All The King’s Men is being written by an incredibly talented and diverse team of writers from around the world. The stories in the anthology are informed by their unique perspective on the world, and their own fascinating experiences.
We here at anthology HQ want to celebrate these writers and their experiences. We not only want to support their other creative endeavours, but we also want to give you some insight into them as people and as creators, and to give you a chance to follow these great writers beyond this anthology.
Today’s featured writer is Kristian Olesen, a writer based in South Australia.
Please, tell us about yourself. How long have you been writing?
If you ask my mum, she would tell you about a poem I had published in the local paper when I was seven. It’s probably been that long, or longer. I’d love to hear what other people think about this, but looking back, you realise that you have been subconsciously paying attention to the mechanics of storytelling from a very young age. The catalyst that transforms you into a writer usually is (or, at least, was for me) two separate encounters with two very different types of book. They can be any books at all. The first one makes you say, “Pfft. Is that it? I could do that.” The second one leaves you in awe: “I could never do that.” Both are equally vital.
As soon as you get a handle on both the mundaneness and the transcendental potential of the written word, you simply have to try it yourself. At least, that’s how it was for me. Contempt and wonderment – those are the writer’s tools.
Who is your favourite writer, and why?
What kind of sadist asks a question like that? Well, it’s a Tuesday, so… Hemingway? Honestly, I’m a bit of a magpie when it comes to writers. I’m a huge fan of the deceptive straightforwardness of the interwar modernists – Fitzgerald, Graham Greene, Steinbeck, that kind of thing. How you can pack so much meaning into such simple stuff is almost beyond me. Anyone who has never read a Raymond Chandler novel is missing out on some of the best prose in the English language. More recent authors include the New Wave SF writers of the 70s and 80s, especially M. John Harrison. I have also come to love Australian crime authors of the last decade or so, like Garry Disher and Peter Temple, both of whom have proved that genre fiction can be both realistic and literary.
Ask me again tomorrow and I’ll probably give you a completely different answer.
What can you tell us about your writing process? Do you approach each project in the same way?
More or less in the same way, yes. It’s interesting to talk to other writers about their habits – I tend to write late at night in long, frantic marathon sessions, but I know of many other writers who do short, regular sessions first thing in the morning. Writing is a cumulative thing, and it takes on a momentum of its own the more you do it. I love those rare days when you feel compelled to call in sick, skip meals, and forsake sleep and exercise just because whatever you’re working on has reached that crucial point where it demands to be finished, whatever the cost.
Your story in All The King’s Men is a prose short story entitled One Down, Last Down.
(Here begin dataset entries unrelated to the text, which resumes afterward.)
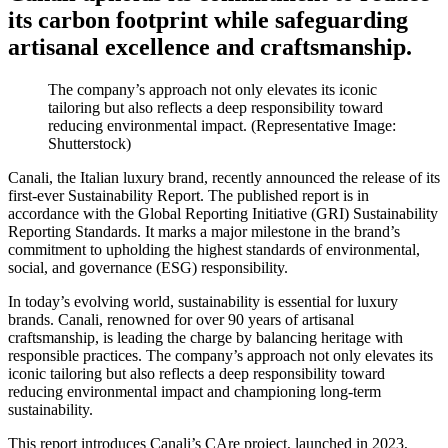
its carbon footprint while safeguarding
artisanal excellence and craftsmanship.
The company’s approach not only elevates its iconic
tailoring but also reflects a deep responsibility toward
reducing environmental impact. (Representative Image:
Shutterstock)
Canali, the Italian luxury brand, recently announced the release of its
first-ever Sustainability Report. The published report is in
accordance with the Global Reporting Initiative (GRI) Sustainability
Reporting Standards. It marks a major milestone in the brand’s
commitment to upholding the highest standards of environmental,
social, and governance (ESG) responsibility.
In today’s evolving world, sustainability is essential for luxury
brands. Canali, renowned for over 90 years of artisanal
craftsmanship, is leading the charge by balancing heritage with
responsible practices. The company’s approach not only elevates its
iconic tailoring but also reflects a deep responsibility toward
reducing environmental impact and championing long-term
sustainability.
This report introduces Canali’s CAre project, launched in 2023,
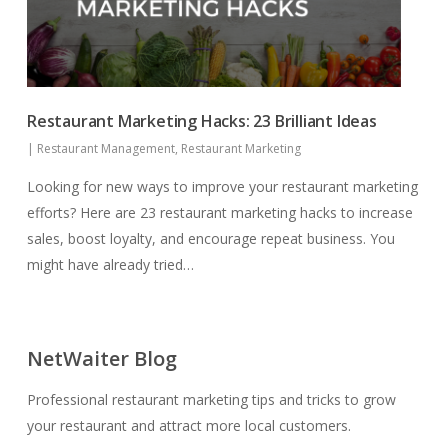
Restaurant Marketing Hacks: 23 Brilliant Ideas
|
Restaurant Management
,
Restaurant Marketing
Looking for new ways to improve your restaurant marketing
efforts? Here are 23 restaurant marketing hacks to increase
sales, boost loyalty, and encourage repeat business. You
might have already tried…
NetWaiter Blog
Professional restaurant marketing tips and tricks to grow
your restaurant and attract more local customers.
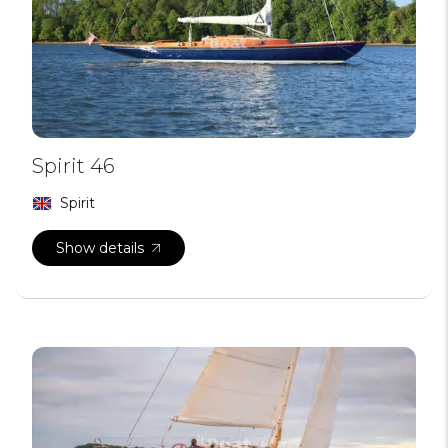
Spirit 46
Spirit
Show details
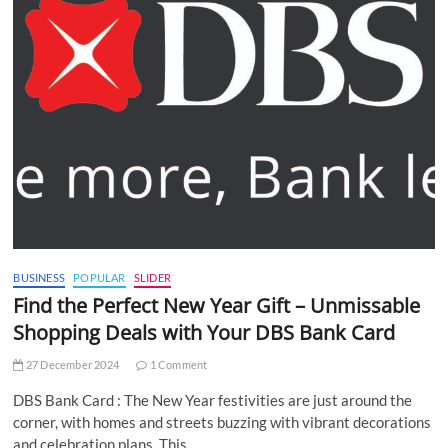
BUSINESS
POPULAR
SLIDER
Find the Perfect New Year Gift – Unmissable
Shopping Deals with Your DBS Bank Card
27 December 2024
1 Comment
DBS Bank Card : The New Year festivities are just around the
corner, with homes and streets buzzing with vibrant decorations
and celebration plans. This…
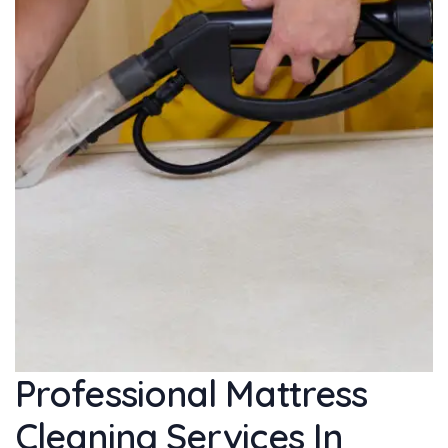
Professional Mattress
Cleaning Services In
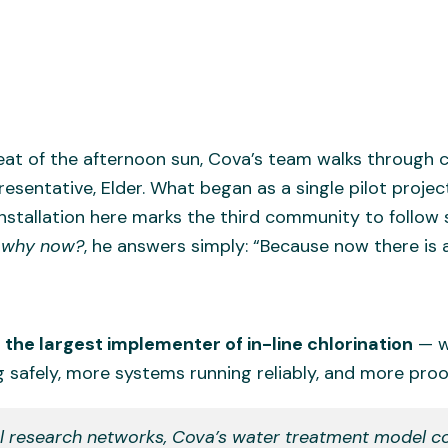
eat of the afternoon sun, Cova’s team walks through c
esentative, Elder. What began as a single pilot projec
tallation here marks the third community to follow sui
,
why now?
, he answers simply: “Because now there is a
the largest implementer of in-line chlorination
— wi
 safely, more systems running reliably, and more proof
al research networks, Cova’s water treatment model c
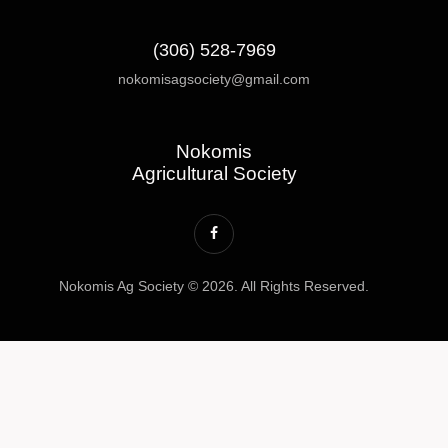
(306) 528-7969
nokomisagsociety@gmail.com
Nokomis
Agricultural Society
Nokomis Ag Society © 2026. All Rights Reserved.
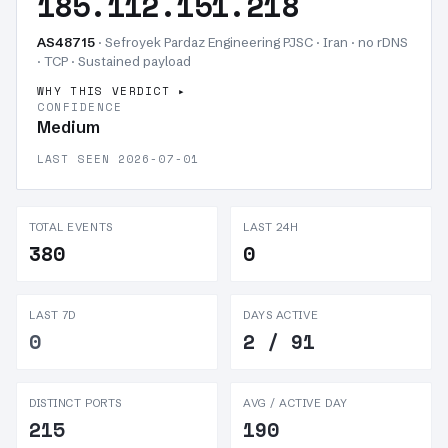
185.112.151.218
AS48715
· Sefroyek Pardaz Engineering PJSC · Iran · no rDNS
· TCP ·
Sustained payload
WHY THIS VERDICT
CONFIDENCE
Medium
LAST SEEN 2026-07-01
TOTAL EVENTS
LAST 24H
380
0
LAST 7D
DAYS ACTIVE
0
2 / 91
DISTINCT PORTS
AVG / ACTIVE DAY
215
190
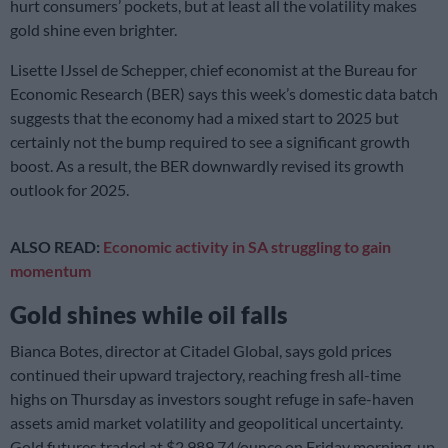
hurt consumers’ pockets, but at least all the volatility makes
gold shine even brighter.
Lisette IJssel de Schepper, chief economist at the Bureau for
Economic Research (BER) says this week’s domestic data batch
suggests that the economy had a mixed start to 2025 but
certainly not the bump required to see a significant growth
boost. As a result, the BER downwardly revised its growth
outlook for 2025.
ALSO READ:
Economic activity in SA struggling to gain
momentum
Gold shines while oil falls
Bianca Botes, director at Citadel Global, says gold prices
continued their upward trajectory, reaching fresh all-time
highs on Thursday as investors sought refuge in safe-haven
assets amid market volatility and geopolitical uncertainty.
Gold futures traded at $2,989.74/ounce on Friday morning, up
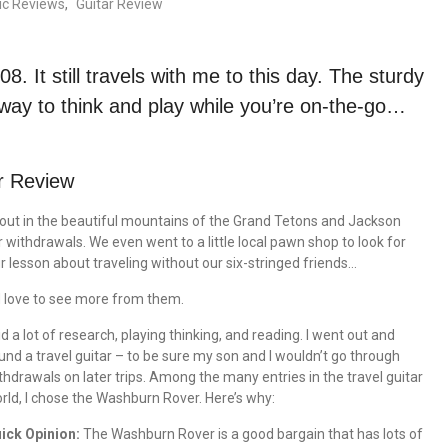
ic Reviews
,
Guitar Review
08. It still travels with me to this day. The sturdy
way to think and play while you’re on-the-go…
r Review
 out in the beautiful mountains of the Grand Tetons and Jackson
 withdrawals. We even went to a little local pawn shop to look for
lesson about traveling without our six-stringed friends…
d love to see more from them.
did a lot of research, playing thinking, and reading. I went out and
und a travel guitar – to be sure my son and I wouldn’t go through
thdrawals on later trips. Among the many entries in the travel guitar
rld, I chose the Washburn Rover. Here’s why:
ick Opinion:
The Washburn Rover is a good bargain that has lots of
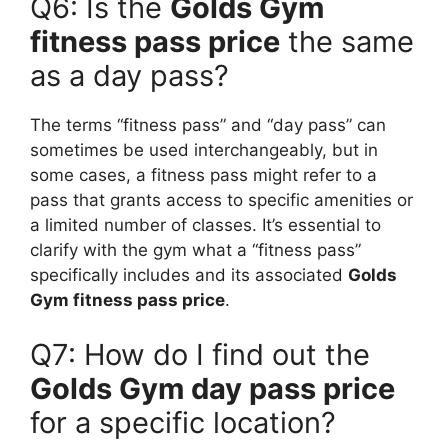
Q6: Is the
Golds Gym
fitness pass price
the same
as a day pass?
The terms “fitness pass” and “day pass” can
sometimes be used interchangeably, but in
some cases, a fitness pass might refer to a
pass that grants access to specific amenities or
a limited number of classes. It’s essential to
clarify with the gym what a “fitness pass”
specifically includes and its associated
Golds
Gym fitness pass price
.
Q7: How do I find out the
Golds Gym day pass price
for a specific location?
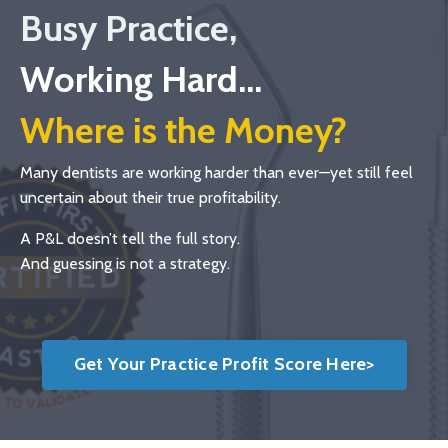
Busy Practice,
Working Hard...
Where is the Money?
Many dentists are working harder than ever—yet still feel
uncertain about their true profitability.
A P&L doesn’t tell the full story.
And guessing is not a strategy.
Get Your Practice Profit Score Here>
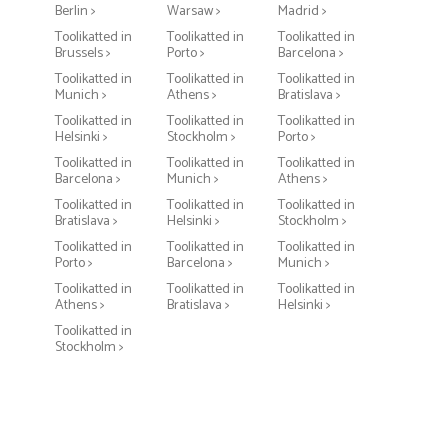
Berlin >
Warsaw >
Madrid >
Toolikatted in
Toolikatted in
Toolikatted in
Brussels >
Porto >
Barcelona >
Toolikatted in
Toolikatted in
Toolikatted in
Munich >
Athens >
Bratislava >
Toolikatted in
Toolikatted in
Toolikatted in
Helsinki >
Stockholm >
Porto >
Toolikatted in
Toolikatted in
Toolikatted in
Barcelona >
Munich >
Athens >
Toolikatted in
Toolikatted in
Toolikatted in
Bratislava >
Helsinki >
Stockholm >
Toolikatted in
Toolikatted in
Toolikatted in
Porto >
Barcelona >
Munich >
Toolikatted in
Toolikatted in
Toolikatted in
Athens >
Bratislava >
Helsinki >
Toolikatted in
Stockholm >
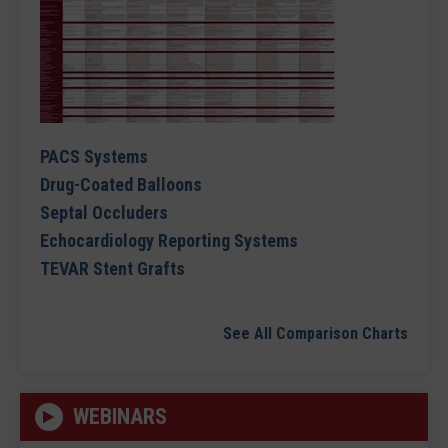
PACS Systems
Drug-Coated Balloons
Septal Occluders
Echocardiology Reporting Systems
TEVAR Stent Grafts
See All Comparison Charts
WEBINARS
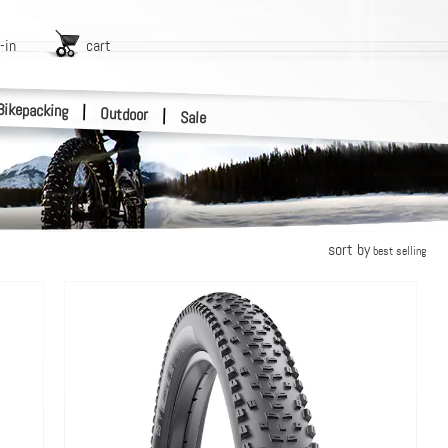
-in
cart
Bikepacking
|
Outdoor
|
Sale
sort by
best selling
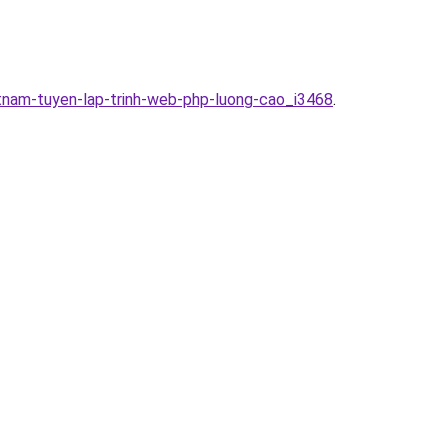
tnam-tuyen-lap-trinh-web-php-luong-cao_i3468
.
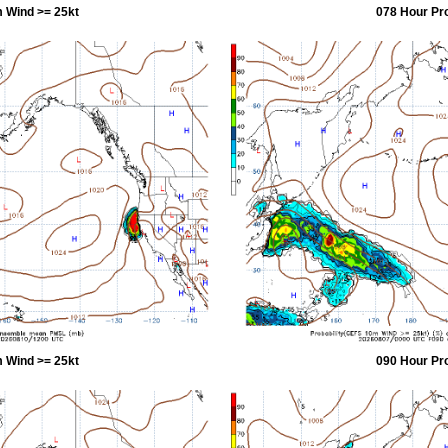
 Wind >= 25kt
078 Hour Pr
 Wind >= 25kt
090 Hour Pr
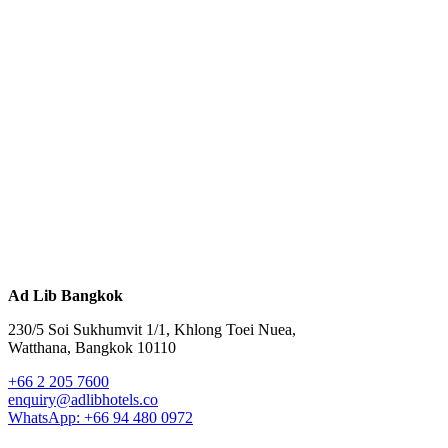
Ad Lib Bangkok
230/5 Soi Sukhumvit 1/1, Khlong Toei Nuea,
Watthana, Bangkok 10110
+66 2 205 7600
enquiry@adlibhotels.co
WhatsApp: +66 94 480 0972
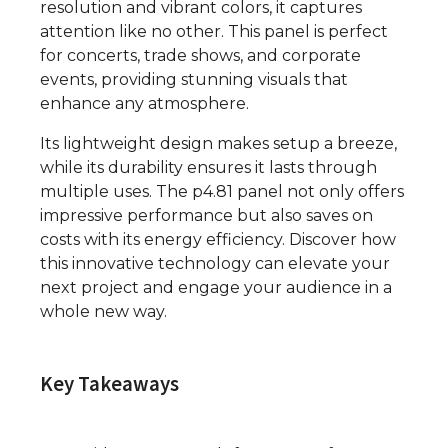
resolution and vibrant colors, it captures
attention like no other. This panel is perfect
for concerts, trade shows, and corporate
events, providing stunning visuals that
enhance any atmosphere.
Its lightweight design makes setup a breeze,
while its durability ensures it lasts through
multiple uses. The p4.81 panel not only offers
impressive performance but also saves on
costs with its energy efficiency. Discover how
this innovative technology can elevate your
next project and engage your audience in a
whole new way.
Key Takeaways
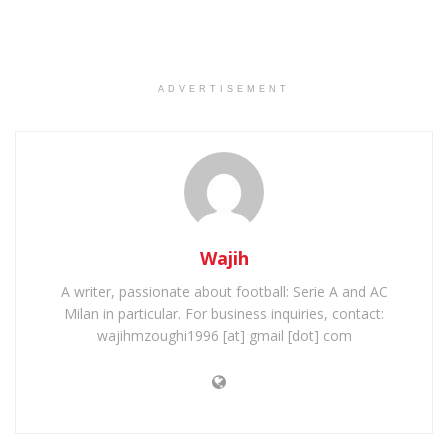
ADVERTISEMENT
Wajih
A writer, passionate about football: Serie A and AC
Milan in particular. For business inquiries, contact:
wajihmzoughi1996 [at] gmail [dot] com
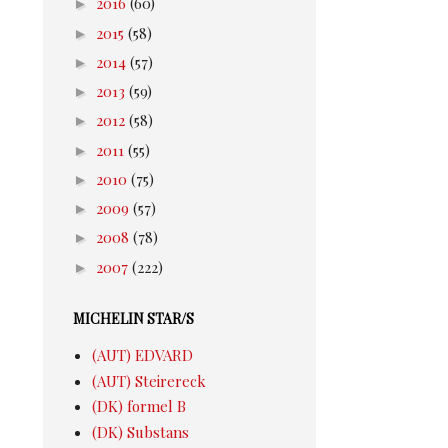
►
2016
(60)
►
2015
(58)
►
2014
(57)
►
2013
(59)
►
2012
(58)
►
2011
(55)
►
2010
(75)
►
2009
(57)
►
2008
(78)
►
2007
(222)
MICHELIN STAR/S
(AUT) EDVARD
(AUT) Steirereck
(DK) formel B
(DK) Substans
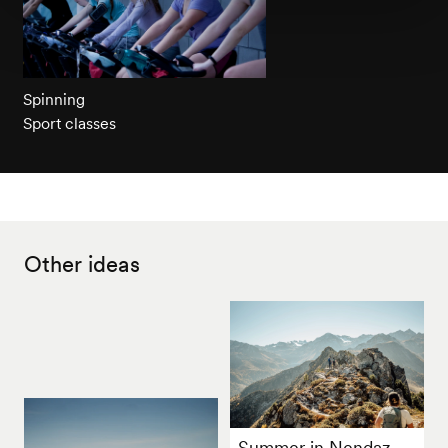
Spinning
Sport classes
Other ideas
Summer in Nendaz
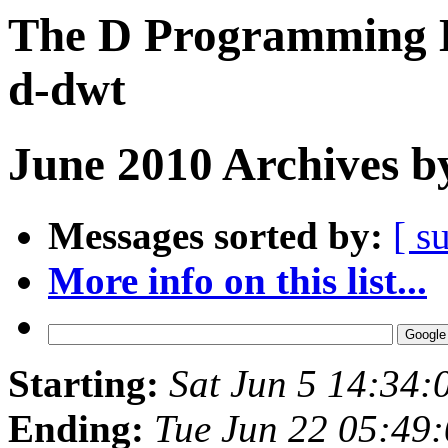
The D Programming L
d-dwt
June 2010 Archives b
Messages sorted by:
[ s
More info on this list...
Starting:
Sat Jun 5 14:34
Ending:
Tue Jun 22 05:49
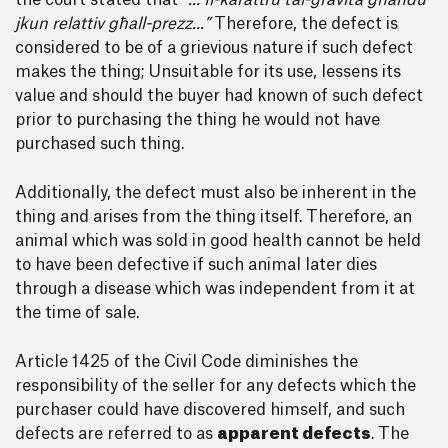
the court stated that
“... Il-karattru tal-gravita għandu
jkun relattiv għall-prezz...”
Therefore, the defect is
considered to be of a grievious nature if such defect
makes the thing; Unsuitable for its use, lessens its
value and should the buyer had known of such defect
prior to purchasing the thing he would not have
purchased such thing.
Additionally, the defect must also be inherent in the
thing and arises from the thing itself. Therefore, an
animal which was sold in good health cannot be held
to have been defective if such animal later dies
through a disease which was independent from it at
the time of sale.
Article 1425 of the Civil Code diminishes the
responsibility of the seller for any defects which the
purchaser could have discovered himself, and such
defects are referred to as
apparent defects
. The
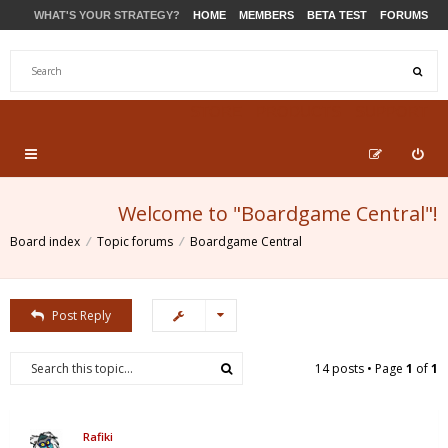
WHAT'S YOUR STRATEGY?
HOME
MEMBERS
BETA TEST
FORUMS
STORE
PRODUCTS
SUPPORT
Welcome to "Boardgame Central"!
Board index
Topic forums
Boardgame Central
Post Reply
14 posts • Page
1
of
1
Rafiki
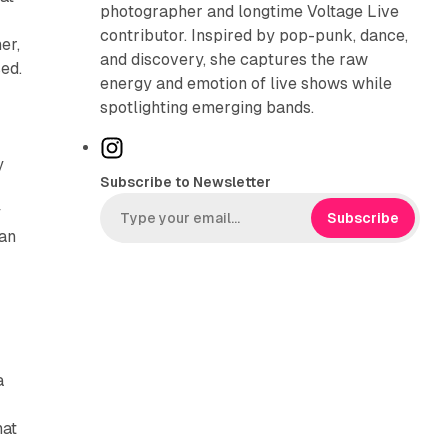
photographer and longtime Voltage Live
contributor. Inspired by pop-punk, dance,
er,
and discovery, she captures the raw
sed.
energy and emotion of live shows while
spotlighting emerging bands.
I
y
n
Subscribe to Newsletter
s
y
t
Subscribe
 an
a
g
r
a
m
a
hat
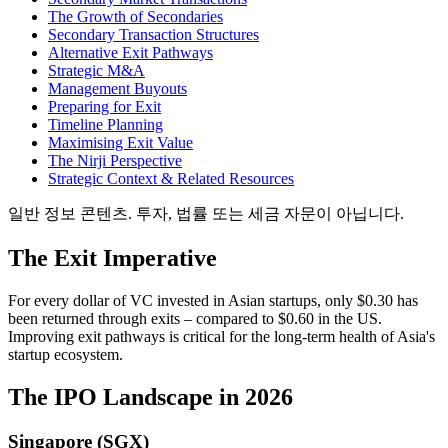
The Growth of Secondaries
Secondary Transaction Structures
Alternative Exit Pathways
Strategic M&A
Management Buyouts
Preparing for Exit
Timeline Planning
Maximising Exit Value
The Nirji Perspective
Strategic Context & Related Resources
일반 정보 콘텐츠. 투자, 법률 또는 세금 자문이 아닙니다.
The Exit Imperative
For every dollar of VC invested in Asian startups, only $0.30 has
been returned through exits – compared to $0.60 in the US.
Improving exit pathways is critical for the long-term health of Asia's
startup ecosystem.
The IPO Landscape in 2026
Singapore (SGX)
It’s a story that features an interesting dual protagonist structure and explores a conflict between faith and scepticism. Can you tell us where One Down, Last Down came from, and what it means to you?
I’m fascinated by the way different experiences can create different philosophies. My story presents two characters with radically different backgrounds. They’re both highly capable in their own fields, but when circumstances throw them together they each make assumptions about one another’s motives, feeding the conflict between them. The great thing about science fiction is that it provides a framework to explore all the different forms that humanity has taken or might one day take, and I love experimenting with ideas of faith, reason, and the subjectivity of experience. The All the King’s Men universe is a great canvas to work with in this regard; it’s huge, varied, and hints at an unknown number of out-of-the-way corners of the galaxy where humans might have found new ways to organise themselves.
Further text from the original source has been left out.